*** Begin section ***

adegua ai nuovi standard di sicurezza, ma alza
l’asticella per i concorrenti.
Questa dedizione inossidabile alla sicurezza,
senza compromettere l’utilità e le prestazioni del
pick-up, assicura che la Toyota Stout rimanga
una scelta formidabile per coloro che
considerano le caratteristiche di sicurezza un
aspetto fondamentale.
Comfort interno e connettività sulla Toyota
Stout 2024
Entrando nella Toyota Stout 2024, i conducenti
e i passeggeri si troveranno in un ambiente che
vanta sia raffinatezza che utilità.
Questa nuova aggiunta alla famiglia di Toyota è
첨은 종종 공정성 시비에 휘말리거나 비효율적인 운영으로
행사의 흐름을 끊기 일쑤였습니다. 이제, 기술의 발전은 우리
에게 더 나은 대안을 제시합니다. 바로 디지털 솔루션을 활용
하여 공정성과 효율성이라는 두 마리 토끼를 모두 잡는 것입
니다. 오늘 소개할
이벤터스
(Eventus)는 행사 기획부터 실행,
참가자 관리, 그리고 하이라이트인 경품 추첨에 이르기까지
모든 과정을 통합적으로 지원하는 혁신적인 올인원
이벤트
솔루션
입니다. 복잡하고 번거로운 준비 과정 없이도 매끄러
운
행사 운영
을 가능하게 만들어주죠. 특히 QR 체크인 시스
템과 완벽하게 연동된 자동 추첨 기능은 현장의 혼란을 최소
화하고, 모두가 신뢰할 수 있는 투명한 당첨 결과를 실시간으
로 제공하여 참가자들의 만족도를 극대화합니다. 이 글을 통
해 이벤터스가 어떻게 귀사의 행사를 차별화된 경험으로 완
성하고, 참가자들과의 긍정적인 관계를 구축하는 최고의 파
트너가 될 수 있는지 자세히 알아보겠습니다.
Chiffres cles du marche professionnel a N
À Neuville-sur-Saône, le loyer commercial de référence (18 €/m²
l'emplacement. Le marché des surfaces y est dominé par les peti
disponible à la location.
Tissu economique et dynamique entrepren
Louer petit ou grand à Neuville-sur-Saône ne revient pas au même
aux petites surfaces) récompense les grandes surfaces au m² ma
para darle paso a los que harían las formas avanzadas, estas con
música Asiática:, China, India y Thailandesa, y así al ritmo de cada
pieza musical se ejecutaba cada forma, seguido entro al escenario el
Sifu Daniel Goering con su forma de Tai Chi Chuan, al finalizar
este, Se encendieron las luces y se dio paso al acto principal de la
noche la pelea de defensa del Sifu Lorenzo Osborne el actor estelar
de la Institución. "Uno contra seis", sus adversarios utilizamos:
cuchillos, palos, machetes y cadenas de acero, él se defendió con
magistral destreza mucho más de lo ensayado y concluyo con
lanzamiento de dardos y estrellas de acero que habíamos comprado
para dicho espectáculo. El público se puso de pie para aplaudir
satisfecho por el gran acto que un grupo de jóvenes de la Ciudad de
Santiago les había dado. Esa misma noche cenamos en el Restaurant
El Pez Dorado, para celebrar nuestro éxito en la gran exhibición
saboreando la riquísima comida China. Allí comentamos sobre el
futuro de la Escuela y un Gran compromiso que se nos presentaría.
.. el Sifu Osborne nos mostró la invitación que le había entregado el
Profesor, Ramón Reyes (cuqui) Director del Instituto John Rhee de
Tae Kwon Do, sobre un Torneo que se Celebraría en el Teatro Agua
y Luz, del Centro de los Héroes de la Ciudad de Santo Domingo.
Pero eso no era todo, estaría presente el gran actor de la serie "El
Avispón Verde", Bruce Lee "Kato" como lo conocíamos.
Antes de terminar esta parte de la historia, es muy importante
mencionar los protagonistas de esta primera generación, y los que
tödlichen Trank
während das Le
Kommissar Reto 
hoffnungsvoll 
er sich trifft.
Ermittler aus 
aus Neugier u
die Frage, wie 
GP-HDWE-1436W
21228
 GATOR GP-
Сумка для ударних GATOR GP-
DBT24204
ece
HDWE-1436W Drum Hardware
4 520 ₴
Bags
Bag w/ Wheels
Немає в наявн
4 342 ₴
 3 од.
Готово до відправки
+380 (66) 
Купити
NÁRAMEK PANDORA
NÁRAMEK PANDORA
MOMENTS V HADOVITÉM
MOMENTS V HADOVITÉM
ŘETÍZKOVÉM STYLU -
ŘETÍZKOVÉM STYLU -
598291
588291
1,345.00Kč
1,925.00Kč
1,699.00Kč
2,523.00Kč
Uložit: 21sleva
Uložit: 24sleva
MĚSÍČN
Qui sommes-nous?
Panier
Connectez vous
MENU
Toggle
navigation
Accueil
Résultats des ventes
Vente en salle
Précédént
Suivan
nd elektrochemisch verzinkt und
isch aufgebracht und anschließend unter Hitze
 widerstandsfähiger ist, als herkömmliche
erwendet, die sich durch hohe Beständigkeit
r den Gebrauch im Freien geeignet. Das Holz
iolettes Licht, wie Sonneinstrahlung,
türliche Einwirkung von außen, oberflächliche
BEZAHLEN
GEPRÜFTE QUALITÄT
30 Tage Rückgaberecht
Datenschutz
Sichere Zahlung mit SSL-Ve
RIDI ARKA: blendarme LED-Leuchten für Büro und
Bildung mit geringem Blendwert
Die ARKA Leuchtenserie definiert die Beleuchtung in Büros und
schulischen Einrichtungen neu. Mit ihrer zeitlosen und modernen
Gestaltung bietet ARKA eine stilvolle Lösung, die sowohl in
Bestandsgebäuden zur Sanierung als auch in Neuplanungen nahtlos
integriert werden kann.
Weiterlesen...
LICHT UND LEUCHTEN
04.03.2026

*** End section ***

Please output exactly the lines from the one containing "Bildung mit geringem Blendwert" through the end of the records, both included.

Bildung mit geringem Blendwert
Die ARKA Leuchtenserie definiert die Beleuchtung in Büros und
schulischen Einrichtungen neu. Mit ihrer zeitlosen und modernen
Gestaltung bietet ARKA eine stilvolle Lösung, die sowohl in
Bestandsgebäuden zur Sanierung als auch in Neuplanungen nahtlos
integriert werden kann.
Weiterlesen...
LICHT UND LEUCHTEN
04.03.2026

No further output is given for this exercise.